L'imperfection fondamentale que nous venons de constater, sous tous les rapports importans, dans cette partie préliminaire de la physiologie positive, à peine ébauchée jusqu'ici, et qui constitue cependant une introduction aussi évidemment indispensable à l'étude rationnelle des lois réelles de la vie, suffit pour faire aisément concevoir à priori combien cette étude, que nous avons désormais à considérer directement, doit être aujourd'hui dans l'enfance, non-seulement comme peu avancée encore, mais même comme instituée d'une manière insuffisante. Quiconque, en effet, appréciera judicieusement l'ensemble des spéculations actuelles sur ce grand sujet, sans se laisser éblouir par l'imposant appareil de la multitude de matériaux particuliers dont la science est maintenant enrichie, et, à beaucoup d'égards, encombrée, reconnaîtra clairement que la physiologie proprement dite n'a commencé que de nos jours, et seulement encore chez un petit nombre d'intelligences d'élite, à atteindre son véritable état positif; et que, chez la plupart de ceux qui la cultivent, elle n'est point sortie aujourd'hui, sous divers aspects essentiels, de l'état métaphysique: comme l'expliquera d'ailleurs très bien l'histoire générale de l'esprit humain dans le volume suivant.

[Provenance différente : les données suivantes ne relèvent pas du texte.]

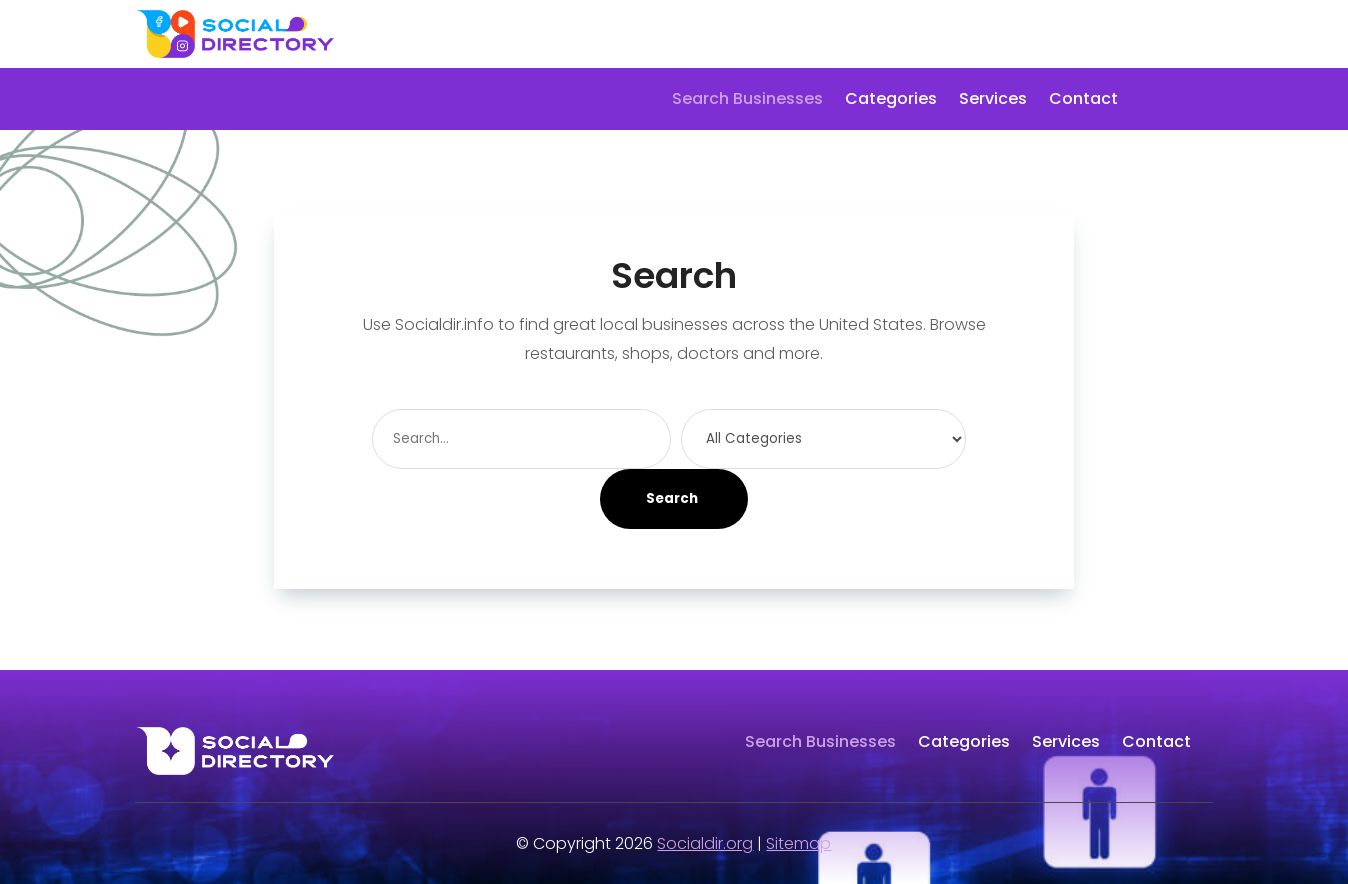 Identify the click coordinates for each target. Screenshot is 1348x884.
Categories (891, 101)
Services (993, 101)
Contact (1083, 101)
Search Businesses (747, 101)
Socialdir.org (705, 843)
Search (672, 498)
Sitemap (798, 843)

Cet état présent de la science ne peut être nettement conçu que d'après la considération philosophique de ses antécédens les plus immédiats depuis environ un siècle. Le mouvement fondamental imprimé par notre grand Descartes à l'ensemble de la raison humaine, et tendant à positiver directement toutes nos spéculations essentielles, a produit, en physiologie, l'illustre école de Boerrhaave, qui, entreprenant une opération philosophique alors prématurée, fut entraîné par un sentiment exagéré et même vicieux de la subordination nécessaire de la biologie envers les parties antérieures et plus simples de la philosophie naturelle, à ne concevoir d'autre moyen de rendre enfin positive l'étude de la vie que par sa fusion, à titre de simple appendice, dans le système général de la physique inorganique. Une inévitable réaction, déterminée par les conséquences absurdes auxquelles devait nécessairement conduire le développement effectif d'une telle aberration philosophique, aboutit à la théorie de Stahl, qu'on peut regarder comme la formule la plus scientifique de l'état métaphysique de la physiologie. Depuis cette époque, il n'y a eu réellement, et il n'y a encore chez le vulgaire des biologistes, de lutte directe et ostensible qu'entre ces deux écoles antagonistes, qui, en France, se trouvent, en quelque sorte, personnifiées par les deux célèbres Facultés de Paris et de Montpellier. En considérant avec attention l'histoire générale de cette grande lutte, on reconnaît aisément que le caractère organique y a toujours essentiellement appartenu à l'école métaphysique, qui remplissait au moins la principale condition de concevoir la physiologie comme science distincte: l'école physico-chimique n'a eu d'efficacité réelle que par une action purement critique, de plus en plus secondée par les progrès effectifs de la science, qui dévoilaient, avec une évidence croissante, la dépendance fondamentale des lois organiques à l'égard des lois inorganiques. Cette action a produit, dans les conceptions essentielles de la physiologie métaphysique, des modifications graduelles, tendant continuellement à les rapprocher davantage de l'état positif, et dont il suffit ici de signaler les deux principales, formulées l'une par la théorie de Barthez, et l'autre par celle de Bichat, comparées toutes deux à la théorie primitive de Stahl.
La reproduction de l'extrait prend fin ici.